Trump Administration Is Pushing to Ruin ‘America’s Best Idea,’ the National Parks

No monument has been revoked before, but history may be made soon

Visitors look out from Glacier Point in Yosemite National Park, California. Sean Gallup/Getty Images

The National Park Service celebrated its centennial year in 2016, but it’s facing a variety of threats imposed by the Trump administration that could undermine forever what’s been dubbed America’s Best Idea.

On July 10, the public comment window closed on the executive order Donald Trump signed on April 26 that stipulates Secretary of the Interior Ryan Zinke must review about 30 national monuments to determine if they should be rescinded, resized, or changed in any way. Since the Antiquities Act—which granted presidents the authority to reserve land and declare national monuments—was signed into law in June 1906, no national monument has been revoked. If Secretary Zinke uses Trump’s executive order to do so, it would signal the National Parks System is in unprecedented peril. Reuters reported that Trump’s executive order is part of a push to open areas around national monuments to drilling, mining and development under the false pretense that these protected lands were initially reserved in a dubious “federal land grab.” Land developers and special interests have historically relied on similar claims to obstruct the creation of National Parks.

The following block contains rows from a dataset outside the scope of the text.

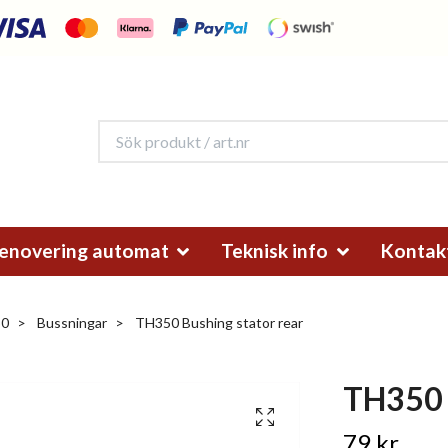
enovering automat
Teknisk info
Kontak
50
Bussningar
TH350 Bushing stator rear
TH350 
79 kr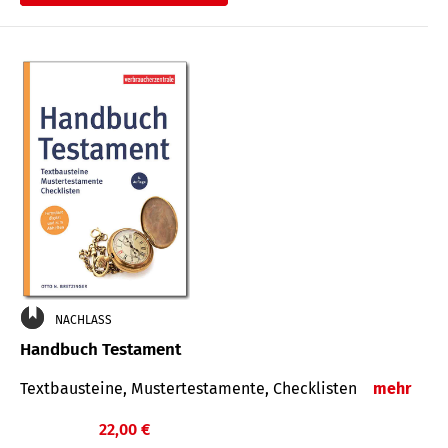
€
NACHLASS
Handbuch Testament
Textbausteine, Mustertestamente, Checklisten
mehr
22,00 €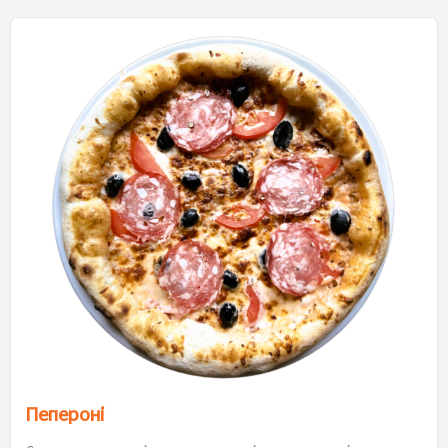
Пепероні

The National Park System was founded on the idea that the country’s most pristine landscapes, historically significant sites and ecologically vital areas should be protected in perpetuity and managed for the enjoyment of current and future generations without prejudice. It was created to counter special interests and corporations that sought to exploit these parks and their resources for profit. Yellowstone National Park was exploited by railroad companies looking to increase profits in the region and expedite development into the West, and George Bird Grennell, the eventual founder of the Audubon Society, led efforts to protect the park and its wildlife in the 1800s. At the same time, famed environmentalist John Muir devoted his life to protect Yosemite National Park and the Sierra Nevada Mountain region from exploitation and destruction. In response to the voracious development of the Industrial Revolution, Americans across the country fought to save nature from destruction. Every national park has its own unique story.

The Trump administration is threatening these American ideals in its attempts to scale back existing National Parks. Secretary of the Interior Ryan Zinke recently put forth a proposal that campgrounds should be privatized on national land. “As the secretary, I don’t want to be in the business of running campgrounds,” Zinke said in a speech to the Recreation Vehicle Industry Association in June 2017. “My folks will never be as good as you are. We are going to have more public-private partnerships soon. I think that’s where the industry should be going.”

Rather than provide the National Park Service with adequate resources, the Trump Administration is trying to cut corners by opening up parks to corporations that will exploit them for profit. The National Park Service already yields $10 for every public dollar invested in them and provides a $32 billion economic benefit and 295,000 jobs. According to the National Resources Defense Council, Trump’s proposed budget would eliminate 1,200 National Park Service jobs, increase the maintenance backlog of the National Park System by another $30 million, and reduce the agency’s budget by 13 percent.

After the 2011 Citizen’s United ruling opened the floodgates for unlimited political donations, the National Park System is one of the few areas of government left that truly belongs to the public and is free from commercial influence. Niagara Falls epitomizes an unprotected natural landmark being ruined by commercial interests. As a result, it has been dubbed “a national embarrassment.”

Everything the National Park System was created to prevent from happening is being threatened. Earlier this year, Congressman Jason Chaffetz proposed a bill that would have initiated the sale of federal public lands in several states his office claimed were deemed “disposable.” He faced backlash not just from conservationists but from all Americans who value these lands. He ultimately withdrew the bill, but now Secretary Zinke and President Trump are pushing for similar proposals that would drastically damage the National Park Service. America’s best idea could soon turn into America’s greatest embarrassment.